19 May 2008

Quotes from Alfie Kohn and Virginia Woolf

There are many reasons policymakers seek to impose detailed curriculum mandates. They may fundamentally distrust educators: Much of the current standards movement is just the latest episdoe in a long, sorry history of trying to create a teacher-proof curriculum.
...
These days almost anything can be done to students and to schools, no matter how ill-considered, as long as it is done in the name of raising standards.
...
It's convenient for us to assume that kids who cut corners are just being lazy, because then it's the kids who have to be fixed. But perhaps they're just being rational. They have adapted to an environment where results, not intellectual exploration, are what count.
...
Assessment is used less to support learning than to evaluate and compare people. ...(Standardized testing) screens and sorts students for the convenience of industry (and higher education).
...
What happens to schools when they are plunged into the marketplace? To begin with, they must shift much of their time and resources to, well, marketing. (It is those who sell themselves skillfully, not those who are especially good at what they do, who tend to succeed in a competitive market.) Moreover, the pressure to make themselves look better presents a temptation to screen out less desirable students, those whose education takes more effort or expense. "The problem with public schools," remarked author John Chubb, "is that they must take whoever walks in the door." The philosophical core of the privatization movement for which Chubb speaks is neatly revealed in the use of the word problem in that sentence. [Note: I disagree with this statement, but it is the among the best anti-voucher arguments I've seen.]

Alfie Kohn
--What Does it Mean to Be Well Educated? (Highly recommended.)
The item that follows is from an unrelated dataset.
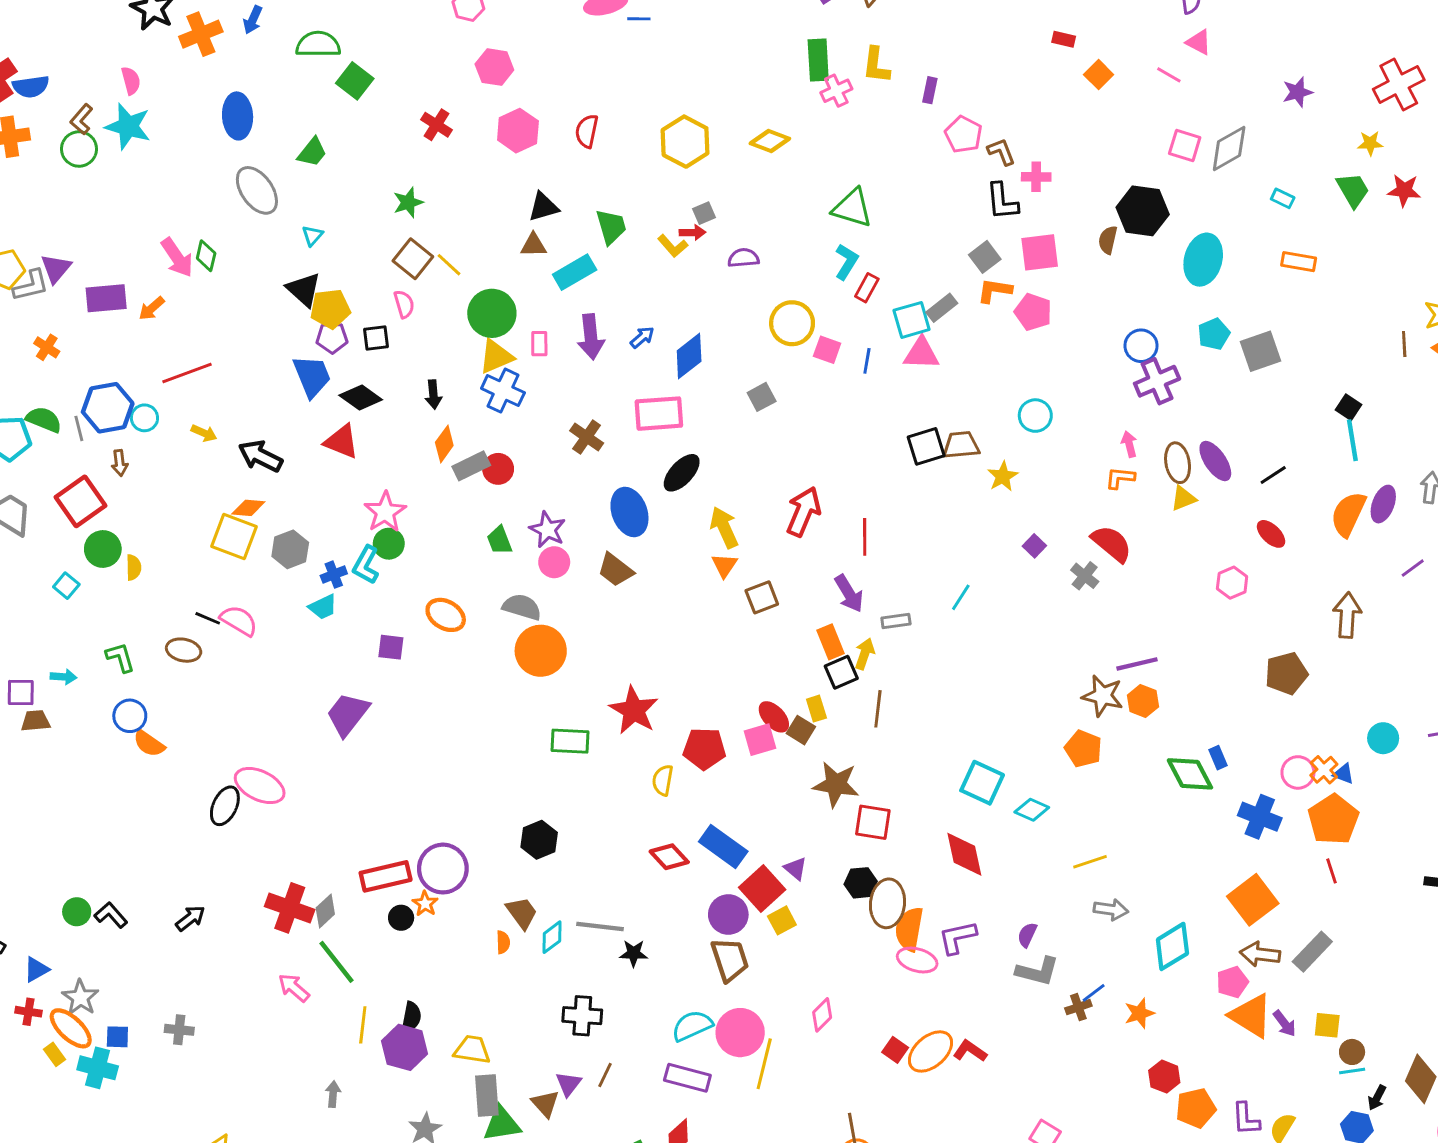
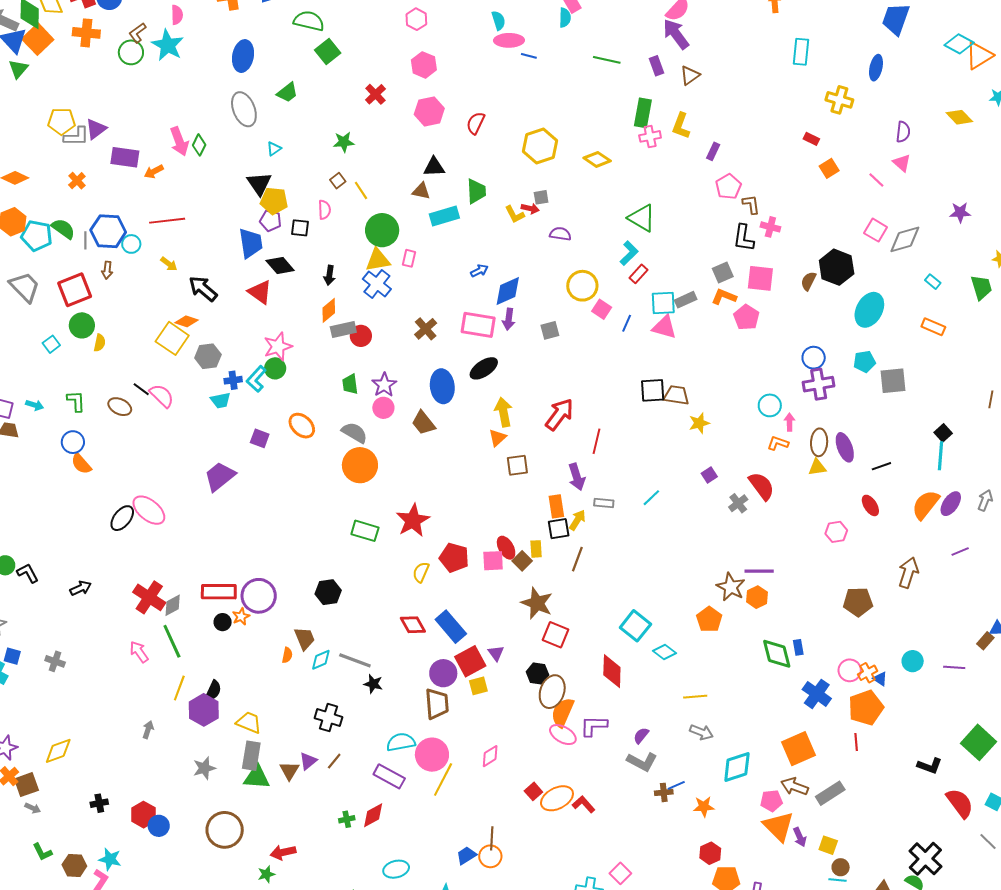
brown square: (413, 259) -> (338, 181), size x0.6
purple arrow: (591, 337) -> (509, 319), moved, size x0.7
cyan circle: (1035, 416) -> (770, 405), moved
And, thanking Mr. Ramsay for it and Mrs. Ramsay for it and the hour and the place, crediting the world with a power which she had not suspected - that one could walk away down that long gallery not alone any more but arm in arm with somebody - the strangest feeling in the world, and the most exhilarating....
...
Here she saddened, darkened, and came back to her chair, there could be no disputing this: an unmarried woman (she lightly took her hand for a moment), an unmarried woman has missed the best of life. The house seemed full of children sleeping and Mrs. Ramsay listening; shaded lights and regular breathing.
...
How strangely he was venerable and laughable at one and the same time.
...
She bore about with her, she could not help knowing it, the torch of her beauty; she carried it erect into any room that she entered; and after all, veil it as she might, and shrink from the monotony of bearing that it imposed on her, her beauty was apparent.
...
The very stone one kicks with one's boot will outlast Shakespeare. His own little light would shine, not very brightly, for a year or two, and would then be merged in some bigger light, and that in a bigger still.
...
All at once he realised that it was this: it was this: - she was the most beautiful person he had ever seen. ...For the first time in his life Charles Tansley felt an extraordinary pride; a man digging in a drain stopped digging and looked at her, let his arm fall down and looked at her; for the first time in his life Charles Tansley felt an extraordinary pride; felt the wind and the cyclamen and the violets for he was walking with a beautiful woman. He had hold of her bag.

Virginia Woolf
--To the Lighthouse

08 May 2008

The Nuclear Peace and its Consequences for China's Rise

I just put the finishing touches on my M.A. thesis, bringing one of the most stressful months of my life to a satisfying close. 10,181 words, 45 pages, three entirely different drafts, and an ungodly amount of writing and revision. I am happy with the finished product and will turn it in tomorrow morning, then post a link to it online. My faculty advisor was John Mearsheimer, the best professor I've had at the U of C and one of the most influential international relations scholars in America.

The thesis:

I argue that security conflict between the U.S. and China can be managed short of war, regardless of how strong China becomes. This is the case because of the phenomenon known as the “nuclear peace”; because every great power in the contemporary international system possesses a secure, second-strike nuclear capability, the best prediction we can make is that every possible conflict between the U.S. and China - or any pair of contemporary great powers - will be stopped short of war because of nuclear deterrence, which raises the costs of war to unacceptably high levels, outweighing all potential political gains to be had by conquest.

With this behind me, I'm turning my mind away from school and on to other things, with the exception of my Japanese and Norwegian coursework. I still need to finish Thomas Mann's The Magic Mountain, and I'm currently reading several books on education: Alfie Kohn's What Does It Mean to Be Well Educated?, Nel Nodding's Philosophy of Education, and Myron Lieberman's The Educational Morass, among others. I am extremely excited for this weekend, as I am going home to Muskegon, MI to hang out with my wonderful family for the first time since March.

I feel as though an enormous burden has been lifted from me.